**SOURCE DATA**:
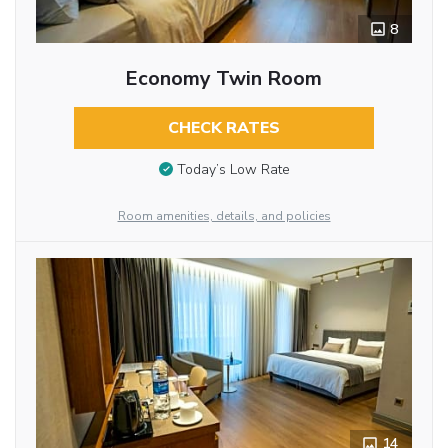
8
Economy Twin Room
CHECK RATES
Today’s Low Rate
Room amenities, details, and policies
14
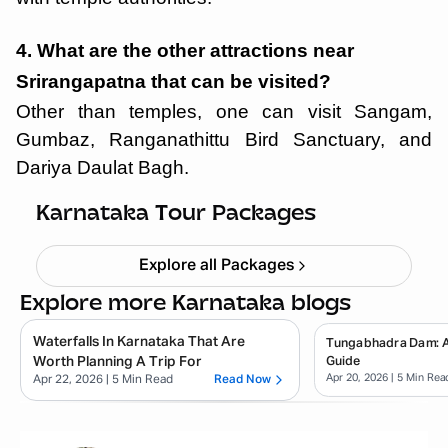
4. What are the other attractions near
Srirangapatna that can be visited?
Other than temples, one can visit Sangam,
Gumbaz, Ranganathittu Bird Sanctuary, and
Dariya Daulat Bagh.
Chikmagalur
Starting ₹
8,999
Karnataka Tour Packages
Explore all Packages
Explore more Karnataka blogs
Waterfalls In Karnataka That Are
Tungabhadra Dam: 
Worth Planning A Trip For
Guide
Apr 20, 2026
| 5 Min Rea
Apr 22, 2026
| 5 Min Read
Read Now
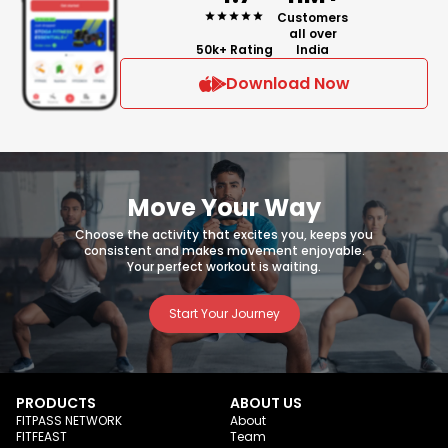
Customers
all over
50k+ Rating
India
Download Now
Move Your Way
Choose the activity that excites you, keeps you
consistent and makes movement enjoyable.
Your perfect workout is waiting.
Start Your Journey
PRODUCTS
ABOUT US
FITPASS NETWORK
About
FITFEAST
Team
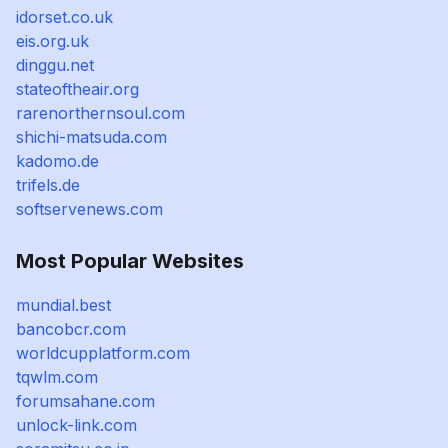
idorset.co.uk
eis.org.uk
dinggu.net
stateoftheair.org
rarenorthernsoul.com
shichi-matsuda.com
kadomo.de
trifels.de
softservenews.com
Most Popular Websites
mundial.best
bancobcr.com
worldcupplatform.com
tqwlm.com
forumsahane.com
unlock-link.com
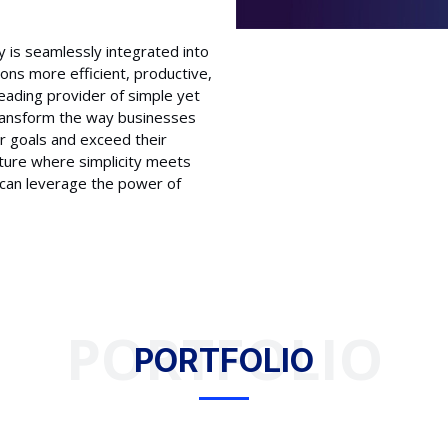
 is seamlessly integrated into
ions more efficient, productive,
 leading provider of simple yet
transform the way businesses
r goals and exceed their
uture where simplicity meets
s can leverage the power of
PORTFOLIO
PORTFOLIO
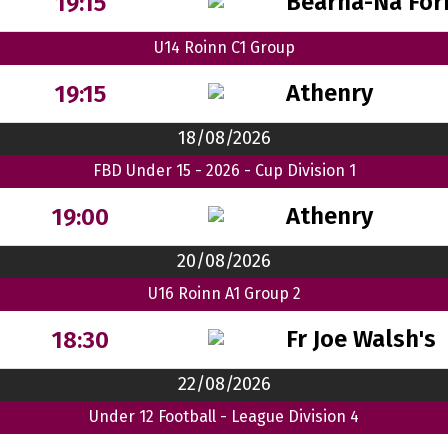
Bearna-Na For
19:15
U14 Roinn C1 Group
Athenry
19:15
18/08/2026
FBD Under 15 - 2026 - Cup Division 1
Athenry
19:00
20/08/2026
U16 Roinn A1 Group 2
Fr Joe Walsh's
18:30
22/08/2026
Under 12 Football - League Division 4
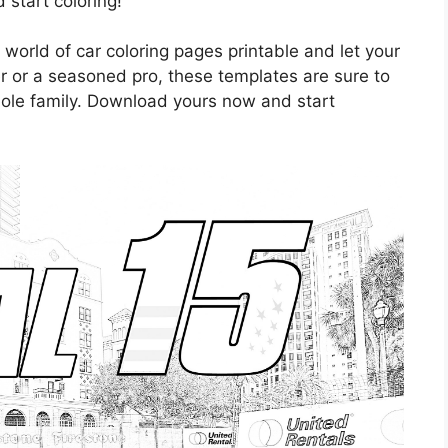
start coloring!
 world of car coloring pages printable and let your
er or a seasoned pro, these templates are sure to
hole family. Download yours now and start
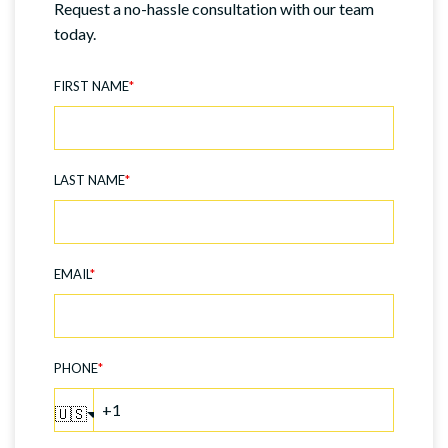
Request a no-hassle consultation with our team
today.
FIRST NAME
*
LAST NAME
*
EMAIL
*
PHONE
*
🇺🇸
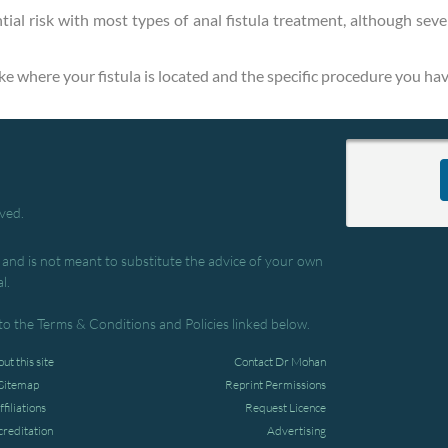
tial risk with most types of anal fistula treatment, although seve
like where your fistula is located and the specific procedure you hav
rved.
, and is not meant to substitute the advice of your own
l.
to the Terms & Conditions and Policies linked below.
ut this site
Contact Dr Mohan
Sitemap
Reprint Permissions
ffiliations
Request Licence
creditation
Advertising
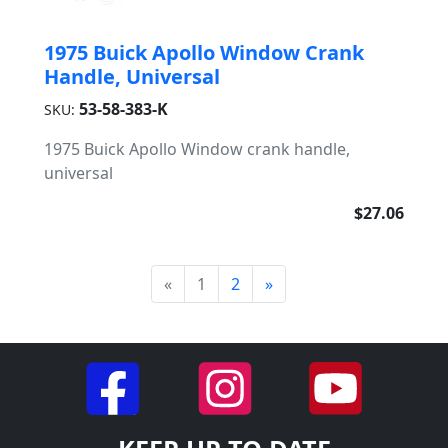
1975 Buick Apollo Window Crank
Handle, Universal
53-58-383-K
SKU:
1975 Buick Apollo Window crank handle,
universal
$27.06
«
1
2
»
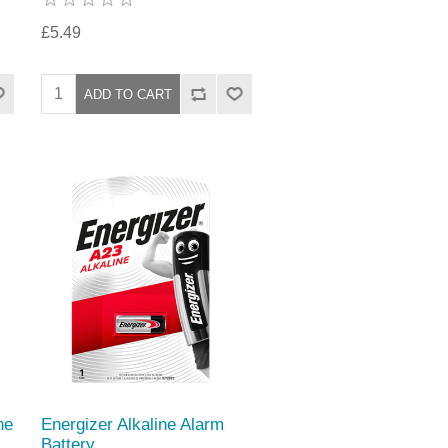
£5.49
ne
Energizer Alkaline Alarm
Battery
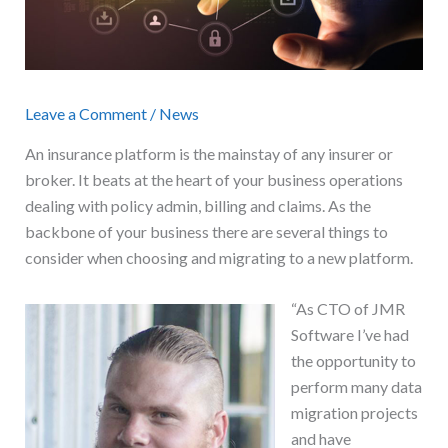
Leave a Comment
/
News
An insurance platform is the mainstay of any insurer or
broker. It beats at the heart of your business operations
dealing with policy admin, billing and claims. As the
backbone of your business there are several things to
consider when choosing and migrating to a new platform.
“As CTO of JMR
Software I’ve had
the opportunity to
perform many data
migration projects
and have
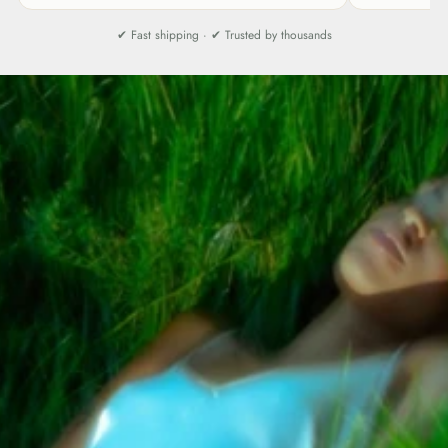
✔ Fast shipping · ✔ Trusted by thousands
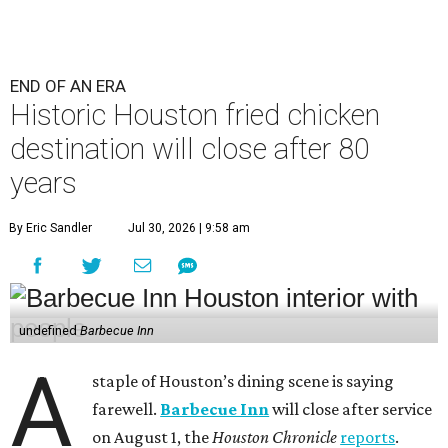
END OF AN ERA
Historic Houston fried chicken
destination will close after 80
years
By Eric Sandler
Jul 30, 2026 | 9:58 am
undefined
Barbecue Inn
A
staple of Houston’s dining scene is saying
farewell.
Barbecue Inn
will close after service
on August 1, the
Houston Chronicle
reports
.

**PROMPT**: Report the number of lines in the records above that contain "Houston", with no other text.

**TASK ANSWER**: 3